An example trying to run baidu asr system "https://github.com/baidu-research/ba-dls-deepspeech" using the default ctc function tensorflow. Similar to the Baidu system I am using LibriSpeech dataset. The project is not complete.
As of Feb 22, 2017
- The GPU I am using are running out of memory. ( tensorflow/core/common_runtime/gpu/pool_allocator.cc:247] PoolAllocator) Pool allocator is taking a lot of time if I train it on more than few 100's of audio files.
- I am still testing, so the Neural Network is not deep. I am using only train dataset and no test or validation data sets.
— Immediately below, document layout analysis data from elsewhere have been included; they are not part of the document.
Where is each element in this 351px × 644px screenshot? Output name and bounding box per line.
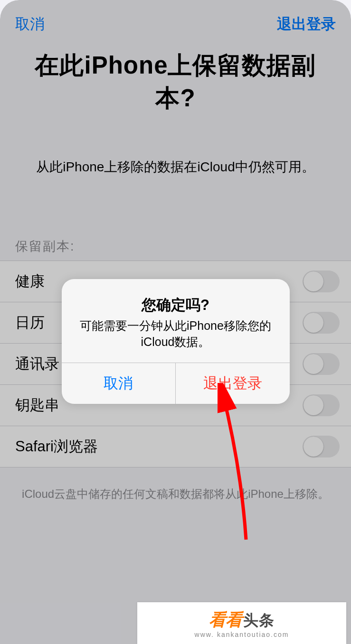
watermark-brand1: 看看 bbox=[209, 608, 242, 632]
alert-signout-button[interactable]: 退出登录 bbox=[175, 363, 290, 404]
alert-message: 可能需要一分钟从此iPhone移除您的iCloud数据。 bbox=[75, 318, 276, 350]
watermark: 看看 头条 www. kankantoutiao.com bbox=[137, 602, 346, 644]
alert-cancel-button[interactable]: 取消 bbox=[62, 363, 176, 404]
alert-body: 您确定吗? 可能需要一分钟从此iPhone移除您的iCloud数据。 bbox=[62, 279, 290, 363]
alert-title: 您确定吗? bbox=[75, 295, 276, 315]
watermark-url: www. kankantoutiao.com bbox=[195, 631, 289, 638]
confirm-alert: 您确定吗? 可能需要一分钟从此iPhone移除您的iCloud数据。 取消 退出… bbox=[62, 279, 290, 404]
watermark-brand2: 头条 bbox=[243, 610, 275, 631]
alert-buttons: 取消 退出登录 bbox=[62, 363, 290, 404]
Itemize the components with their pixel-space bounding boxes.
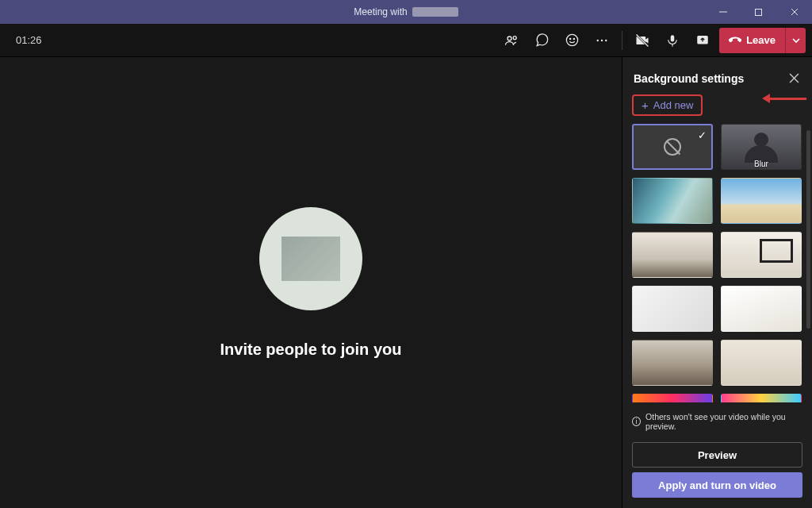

I made use of the LibriSpeech ASR corpus. How to download dataset and create json files is described in the above mentioned baidu github. I used the audio files of speaker ID 19 to train my system.
ctc_tensorflow_example.py, ctc_tensorflow_multidata_example.py, utils.py are from the forked directory ctc_spectrogram_single.py downlaods one timit dataset wavefile and uses its spectrogram to train NN ctc_spectrogram_multidata.py takes multiple audio files as input (train_corpus.json) train_corpus.json > from baidu asr
- Python 2.7+
- Tensorflow 0.12
- python_speech_features (not necessary if using spectrogram)
- numpy
- scipy
This project is licensed under the terms of the MIT license.